For downloading Jiuzhang2.0 data, go to http://quantum.ustc.edu.cn/web/node/951. If you would like to download it using the terminal, execute the following:

wget -P $rootdir \
http://quantum.ustc.edu.cn/web/sites/default/files/2021-07/GBS144%20Data.part1_.rar
wget -P $rootdir \
http://quantum.ustc.edu.cn/web/sites/default/files/2021-07/GBS144%20Data.part2_.rar
wget -P $rootdir \
http://quantum.ustc.edu.cn/web/sites/default/files/2021-07/GBS144%20Data.part3_.rar
wget -P $rootdir \
http://quantum.ustc.edu.cn/web/sites/default/files/2021-07/GBS144%20Data.part4_.rar

You can similarly decompress the compressed files in terminal:

# Unrar your files. `x` tells it to extract all parts.
unrar x 'GBS144 Data.part1_.rar'

If you do not have sudo privilege to install the unrar command, you can use the a container following this tutorial: https://vsoch.github.io/lessons/unrar-python/ (their python tutorial does not work as it still depends on the unrar executable). For example, if your system provides singularity for running containers, you can execute the following:

# Loading singulaity. Most linux servers have `module` command to manage modules. 
# If singularity is not available, try docker.
module load singularity
# Getting the container that can run unrar
singularity-ce pull --name rar.simg shub://singularityhub/rar
# If you are using a cluster, start an interactive session job.
# Using the image on a login node may not work
# The example is shown for slurm, but you may have a different scheduler
# and different arguments may be required as well
srun --nodes=1 --ntasks-per-node=1 --time=01:00:00 --pty bash
# Binding directory to container so that it can find the files
singularity shell -B <directory/that/has/your/rar/files>
# Unrar your files. `x` tells it to extract all parts.
unrar x 'GBS144 Data.part1_.rar'
# Exit singularity container
exit
# Exit interactive job
exit

If nothing works, just download to your own computer and extract there.

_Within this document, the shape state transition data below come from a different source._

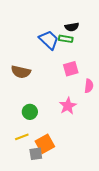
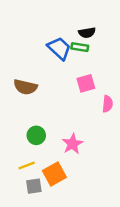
pink star: (68, 106) -> (73, 144), moved
gray square: (36, 154) -> (34, 186), moved

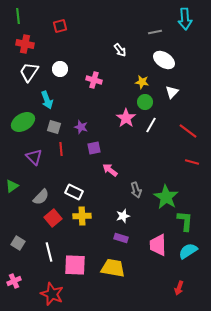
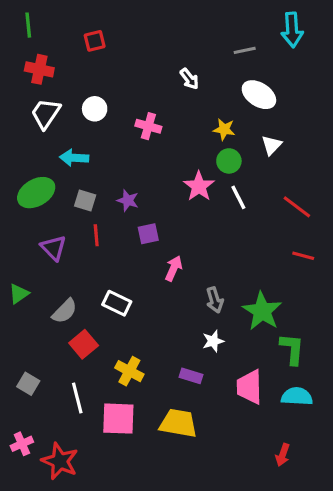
cyan arrow: (47, 100) -> (74, 158), turned 114
white line: (151, 125) -> (238, 197), turned -56
pink arrow: (110, 170) -> (174, 268), turned 77
yellow cross: (82, 216) -> (129, 371), moved, turned 30
white star: (123, 216) -> (213, 341), moved
cyan semicircle: (188, 251) -> (297, 396), turned 36
red star: (52, 294) -> (60, 461), moved

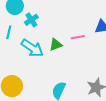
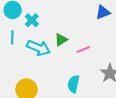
pink line: (78, 37) -> (83, 50), moved

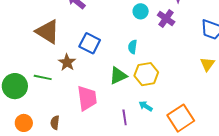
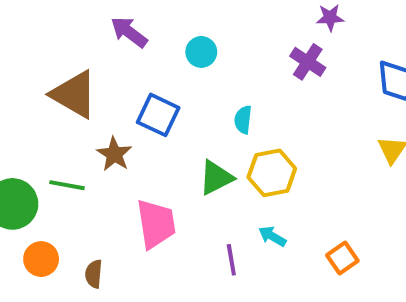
cyan circle: (141, 11) -> (201, 52), moved
orange square: (181, 118) -> (342, 258), size x0.6
orange circle: (24, 123) -> (41, 259), moved

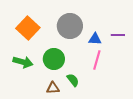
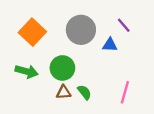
purple line: (118, 35) -> (124, 25), moved, turned 48
pink line: (97, 60) -> (125, 92), moved
brown triangle: (53, 88) -> (64, 92), moved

You should then rename data folders to Jiuzhang2_P<P>_<id> correctly, and you may use a GUI file manager or similar commands for the Xanadu data:

mv waist=65um/0.15 Jiuzhang2_P65_1
mv waist=65um/0.3 Jiuzhang2_P65_2
mv waist=65um/0.6 Jiuzhang2_P65_3
mv waist=65um/1.0 Jiuzhang2_P65_4
mv waist=65um/1.65 Jiuzhang2_P65_5
mv waist=125um/0.5 Jiuzhang2_P125_1
mv waist=125um/1.412 Jiuzhang2_P125_2
cp waist=65um/matrix.mtx Jiuzhang2_P65_1/matrix.mtx
cp waist=65um/matrix.mtx Jiuzhang2_P65_2/matrix.mtx
cp waist=65um/matrix.mtx Jiuzhang2_P65_3/matrix.mtx
cp waist=65um/matrix.mtx Jiuzhang2_P65_4/matrix.mtx
cp waist=65um/matrix.mtx Jiuzhang2_P65_5/matrix.mtx
cp waist=125um/matrix.mtx Jiuzhang2_P125_1/matrix.mtx
cp waist=125um/matrix.mtx Jiuzhang2_P125_2/matrix.mtx

Running the Program

Generating needed decomposition results

The first step is to generate the covariance matrix saved as cov.npy. Run the python script:

python -u make_cov.py --dir $dir >> outfile

The next step is to decompose the covariance matrix of the experiment into a pure quantum part and a random displacement part. The quantum part results in the covariance matrix saved as sq_cov.npy.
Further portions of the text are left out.